Your instructions: Collect the lines of the entries where "внешних" shows up.
= Beginning of Section =
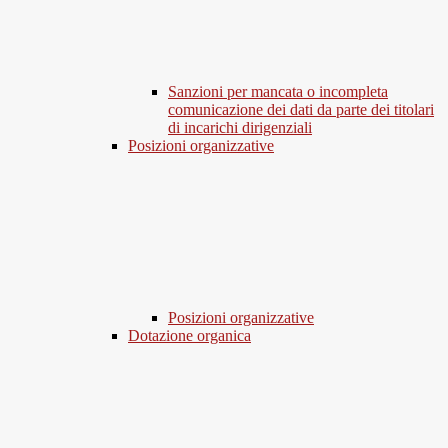
Sanzioni per mancata o incompleta
comunicazione dei dati da parte dei titolari
di incarichi dirigenziali
Posizioni organizzative
Posizioni organizzative
Dotazione organica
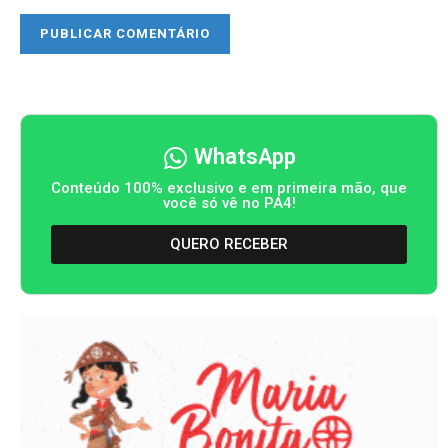
WhatsApp
Conteúdo 100% exclusivo e em primeira mão, que
você só vê no PA4!
QUERO RECEBER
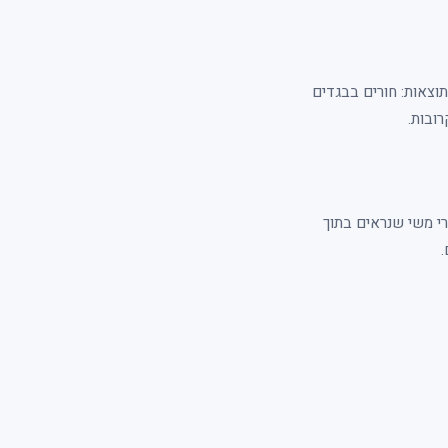
 תוצאות: חורים בבגדים
ובות.
ורי משי שנראים בתוך
.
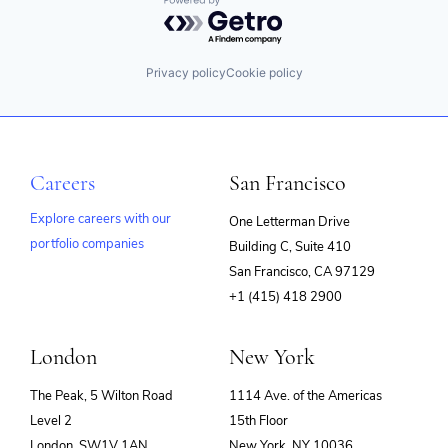
Powered by Getro.com
Privacy policy
Cookie policy
Careers
San Francisco
Explore careers with our
One Letterman Drive
portfolio companies
Building C, Suite 410
(opens
San Francisco, CA 97129
in
+1 (415) 418 2900
new
window)
London
New York
The Peak, 5 Wilton Road
1114 Ave. of the Americas
Level 2
15th Floor
London, SW1V 1AN
New York, NY 10036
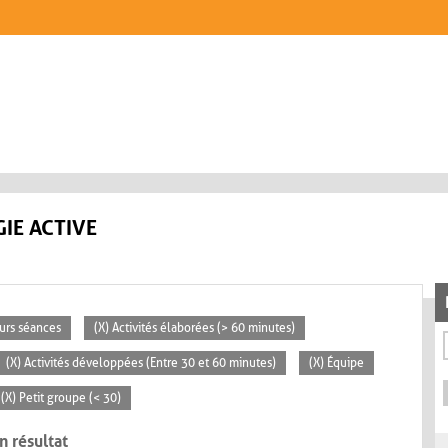
IE ACTIVE
eurs séances
(X) Activités élaborées (> 60 minutes)
(X) Activités développées (Entre 30 et 60 minutes)
(X) Équipe
(X) Petit groupe (< 30)
n résultat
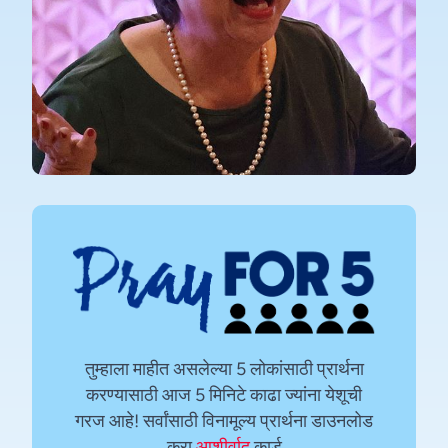
तुम्हाला माहीत असलेल्या 5 लोकांसाठी प्रार्थना
करण्यासाठी आज 5 मिनिटे काढा ज्यांना येशूची
गरज आहे! सर्वांसाठी विनामूल्य प्रार्थना डाउनलोड
करा
आशीर्वाद
कार्ड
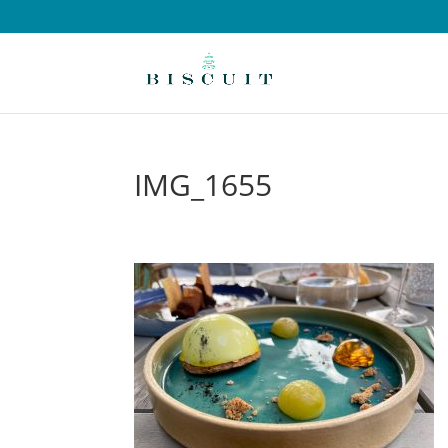
IMG_1655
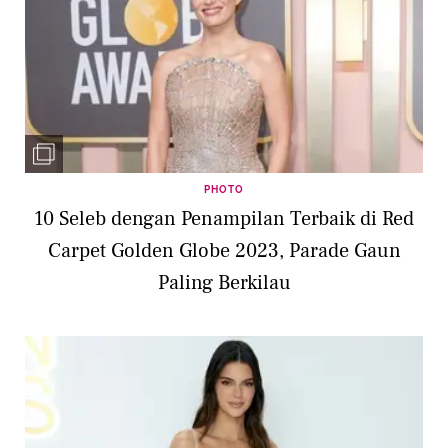
PHOTO
10 Seleb dengan Penampilan Terbaik di Red
Carpet Golden Globe 2023, Parade Gaun
Paling Berkilau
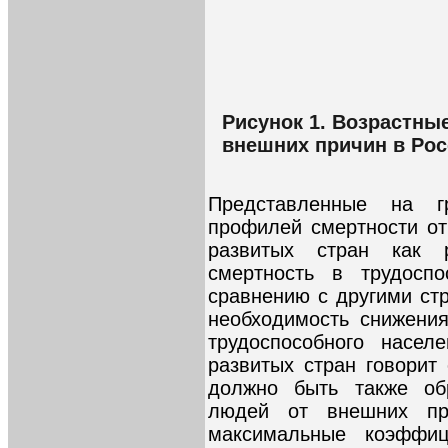
Рисунок 1. Возрастны
внешних причин в Росс
Представленные на г
профилей смертности от
развитых стран как 
смертность в трудосп
сравнению с другими ст
необходимость снижени
трудоспособного насел
развитых стран говорит
должно быть также об
людей от внешних пр
максимальные коэффиц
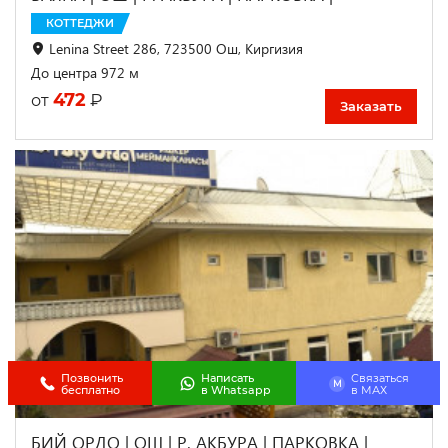
КОТТЕДЖИ
Lenina Street 286, 723500 Ош, Киргизия
До центра 972 м
472
₽
от
Заказать
Позвонить
Написать
Связаться
M
бесплатно
в Whatsapp
в МАХ
БИЙ ОРДО | ОШ | Р. АКБУРА | ПАРКОВКА |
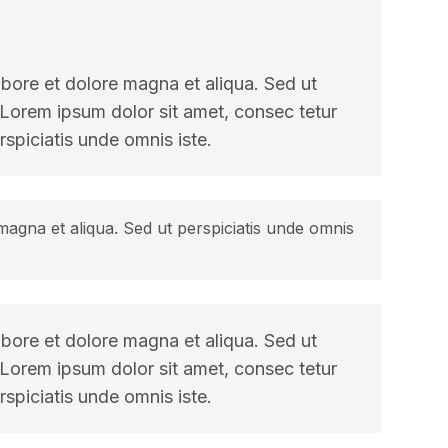
abore et dolore magna et aliqua. Sed ut
 Lorem ipsum dolor sit amet, consec tetur
rspiciatis unde omnis iste.
 magna et aliqua. Sed ut perspiciatis unde omnis
abore et dolore magna et aliqua. Sed ut
 Lorem ipsum dolor sit amet, consec tetur
rspiciatis unde omnis iste.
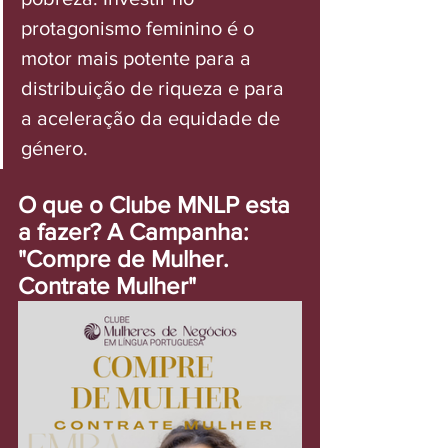
protagonismo feminino é o 
motor mais potente para a 
distribuição de riqueza e para 
a aceleração da equidade de 
género.
O que o Clube MNLP esta 
a fazer? A Campanha: 
"Compre de Mulher. 
Contrate Mulher"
= End of Section =
Solution for this task:
внешних причин в Росс
людей от внешних пр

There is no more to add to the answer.